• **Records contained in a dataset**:
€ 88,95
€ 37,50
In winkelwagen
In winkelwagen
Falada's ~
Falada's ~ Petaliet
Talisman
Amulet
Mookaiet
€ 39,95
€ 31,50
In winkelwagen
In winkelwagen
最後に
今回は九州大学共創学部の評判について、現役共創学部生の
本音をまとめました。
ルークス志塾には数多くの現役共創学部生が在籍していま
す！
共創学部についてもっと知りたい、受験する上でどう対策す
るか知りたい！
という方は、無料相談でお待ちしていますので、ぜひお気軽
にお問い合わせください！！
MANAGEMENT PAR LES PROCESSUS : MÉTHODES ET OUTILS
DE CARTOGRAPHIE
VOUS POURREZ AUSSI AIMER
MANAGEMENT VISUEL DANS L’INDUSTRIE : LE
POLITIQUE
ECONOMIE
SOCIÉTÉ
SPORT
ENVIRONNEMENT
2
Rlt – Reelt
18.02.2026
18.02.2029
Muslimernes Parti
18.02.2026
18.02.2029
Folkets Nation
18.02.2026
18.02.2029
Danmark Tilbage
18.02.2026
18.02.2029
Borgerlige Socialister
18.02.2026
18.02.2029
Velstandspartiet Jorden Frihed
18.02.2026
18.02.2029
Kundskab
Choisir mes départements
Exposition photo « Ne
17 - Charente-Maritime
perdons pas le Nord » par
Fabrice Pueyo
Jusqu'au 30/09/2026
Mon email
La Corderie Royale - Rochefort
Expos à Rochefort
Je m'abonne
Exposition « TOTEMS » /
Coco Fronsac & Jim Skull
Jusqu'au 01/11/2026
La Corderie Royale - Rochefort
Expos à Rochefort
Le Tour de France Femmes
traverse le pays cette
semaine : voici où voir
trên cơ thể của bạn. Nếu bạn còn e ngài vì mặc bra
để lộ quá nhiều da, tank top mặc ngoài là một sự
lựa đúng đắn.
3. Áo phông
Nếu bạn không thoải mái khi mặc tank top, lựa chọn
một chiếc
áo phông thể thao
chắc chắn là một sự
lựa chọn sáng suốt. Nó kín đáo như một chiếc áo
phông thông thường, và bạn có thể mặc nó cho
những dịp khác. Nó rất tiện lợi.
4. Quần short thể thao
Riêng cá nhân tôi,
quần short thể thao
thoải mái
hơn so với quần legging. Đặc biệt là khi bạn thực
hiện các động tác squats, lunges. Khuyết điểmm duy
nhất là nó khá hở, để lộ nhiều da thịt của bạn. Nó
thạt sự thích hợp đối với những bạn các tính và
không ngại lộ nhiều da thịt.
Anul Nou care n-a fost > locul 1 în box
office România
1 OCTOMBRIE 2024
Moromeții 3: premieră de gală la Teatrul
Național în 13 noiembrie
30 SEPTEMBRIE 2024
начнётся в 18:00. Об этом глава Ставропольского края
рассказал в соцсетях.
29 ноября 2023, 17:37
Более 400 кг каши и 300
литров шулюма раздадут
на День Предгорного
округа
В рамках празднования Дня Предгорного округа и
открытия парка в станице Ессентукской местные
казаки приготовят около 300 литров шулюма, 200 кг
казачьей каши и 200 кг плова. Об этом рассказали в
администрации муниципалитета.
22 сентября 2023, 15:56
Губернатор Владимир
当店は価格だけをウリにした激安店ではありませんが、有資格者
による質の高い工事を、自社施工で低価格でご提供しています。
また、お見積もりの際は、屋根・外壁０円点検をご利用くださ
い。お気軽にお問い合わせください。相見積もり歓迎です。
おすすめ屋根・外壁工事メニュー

• **What to produce**:
Give back the data above exactly as it appears.

• **Task answer**:
€ 88,95
€ 37,50
In winkelwagen
In winkelwagen
Falada's ~
Falada's ~ Petaliet
Talisman
Amulet
Mookaiet
€ 39,95
€ 31,50
In winkelwagen
In winkelwagen
最後に
今回は九州大学共創学部の評判について、現役共創学部生の
本音をまとめました。
ルークス志塾には数多くの現役共創学部生が在籍していま
す！
共創学部についてもっと知りたい、受験する上でどう対策す
るか知りたい！
という方は、無料相談でお待ちしていますので、ぜひお気軽
にお問い合わせください！！
MANAGEMENT PAR LES PROCESSUS : MÉTHODES ET OUTILS
DE CARTOGRAPHIE
VOUS POURREZ AUSSI AIMER
MANAGEMENT VISUEL DANS L’INDUSTRIE : LE
POLITIQUE
ECONOMIE
SOCIÉTÉ
SPORT
ENVIRONNEMENT
2
Rlt – Reelt
18.02.2026
18.02.2029
Muslimernes Parti
18.02.2026
18.02.2029
Folkets Nation
18.02.2026
18.02.2029
Danmark Tilbage
18.02.2026
18.02.2029
Borgerlige Socialister
18.02.2026
18.02.2029
Velstandspartiet Jorden Frihed
18.02.2026
18.02.2029
Kundskab
Choisir mes départements
Exposition photo « Ne
17 - Charente-Maritime
perdons pas le Nord » par
Fabrice Pueyo
Jusqu'au 30/09/2026
Mon email
La Corderie Royale - Rochefort
Expos à Rochefort
Je m'abonne
Exposition « TOTEMS » /
Coco Fronsac & Jim Skull
Jusqu'au 01/11/2026
La Corderie Royale - Rochefort
Expos à Rochefort
Le Tour de France Femmes
traverse le pays cette
semaine : voici où voir
trên cơ thể của bạn. Nếu bạn còn e ngài vì mặc bra
để lộ quá nhiều da, tank top mặc ngoài là một sự
lựa đúng đắn.
3. Áo phông
Nếu bạn không thoải mái khi mặc tank top, lựa chọn
một chiếc
áo phông thể thao
chắc chắn là một sự
lựa chọn sáng suốt. Nó kín đáo như một chiếc áo
phông thông thường, và bạn có thể mặc nó cho
những dịp khác. Nó rất tiện lợi.
4. Quần short thể thao
Riêng cá nhân tôi,
quần short thể thao
thoải mái
hơn so với quần legging. Đặc biệt là khi bạn thực
hiện các động tác squats, lunges. Khuyết điểmm duy
nhất là nó khá hở, để lộ nhiều da thịt của bạn. Nó
thạt sự thích hợp đối với những bạn các tính và
không ngại lộ nhiều da thịt.
Anul Nou care n-a fost > locul 1 în box
office România
1 OCTOMBRIE 2024
Moromeții 3: premieră de gală la Teatrul
Național în 13 noiembrie
30 SEPTEMBRIE 2024
начнётся в 18:00. Об этом глава Ставропольского края
рассказал в соцсетях.
29 ноября 2023, 17:37
Более 400 кг каши и 300
литров шулюма раздадут
на День Предгорного
округа
В рамках празднования Дня Предгорного округа и
открытия парка в станице Ессентукской местные
казаки приготовят около 300 литров шулюма, 200 кг
казачьей каши и 200 кг плова. Об этом рассказали в
администрации муниципалитета.
22 сентября 2023, 15:56
Губернатор Владимир
当店は価格だけをウリにした激安店ではありませんが、有資格者
による質の高い工事を、自社施工で低価格でご提供しています。
また、お見積もりの際は、屋根・外壁０円点検をご利用くださ
い。お気軽にお問い合わせください。相見積もり歓迎です。
おすすめ屋根・外壁工事メニュー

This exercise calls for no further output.